Povilaitis, a known psychologist, submitted the request shortly before the prosecutors intended to hand the case against 69 suspects to court.
“We are asking the Prosecutor General’s Office to review the evidence and consider the status of a special witness for Gorbachev,” Povilaitis told BNS.
Under Lithuanian law, the status of special witnesses is given to individuals who may be involved in a crime, but there is no sufficient evidence to bring suspicions against them.
Lithuanian prosecutors have already asked Russia to interview Gorbachev in the January 13 case, but said back in January 2012 that that Russia had refused.
“By participating in the interview, Gorbachev could help solve the war crimes and crimes against humanity, therefore, I, as a victim, urge him to come to Lithuania and testify in the case.
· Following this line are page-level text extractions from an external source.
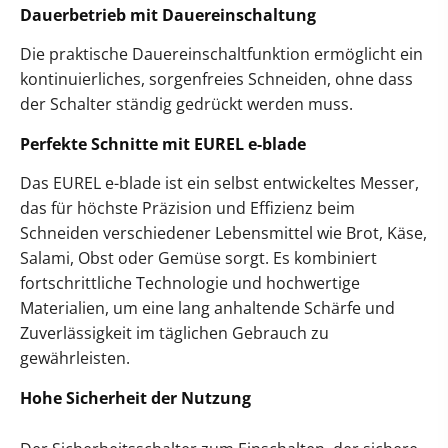
Dauerbetrieb mit Dauereinschaltung
Die praktische Dauereinschaltfunktion ermöglicht ein
kontinuierliches, sorgenfreies Schneiden, ohne dass
der Schalter ständig gedrückt werden muss.
Perfekte Schnitte mit EUREL e-blade
Das EUREL e-blade ist ein selbst entwickeltes Messer,
das für höchste Präzision und Effizienz beim
Schneiden verschiedener Lebensmittel wie Brot, Käse,
Salami, Obst oder Gemüse sorgt. Es kombiniert
fortschrittliche Technologie und hochwertige
Materialien, um eine lang anhaltende Schärfe und
Zuverlässigkeit im täglichen Gebrauch zu
gewährleisten.
Hohe Sicherheit der Nutzung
If he is a person of honour who has nothing to hide, he should agree to come and, by participating in the interrogation, help prosecutors establish the circumstances of the war crimes,” Povilaitis told BNS.
Rita Stundienė, spokeswoman for the Prosecutor General’s Office, said the plea had been received and was being processed.
Last November, prosecutors said they had finished the pre-trial investigation in connection to 69 suspects who are citizens of Russia, Ukraine and Belarus, including many who are currently outside of Lithuania and will probably stand trial in absentia. The indictment is being finalized and should soon be handed to court.
Povilaitis’ father was one of the 14 people who were killed when Soviet Union’s military units attacked the Vilnius TV Tower and the Radio and Television Committee Building in early hours of January 13, 1991.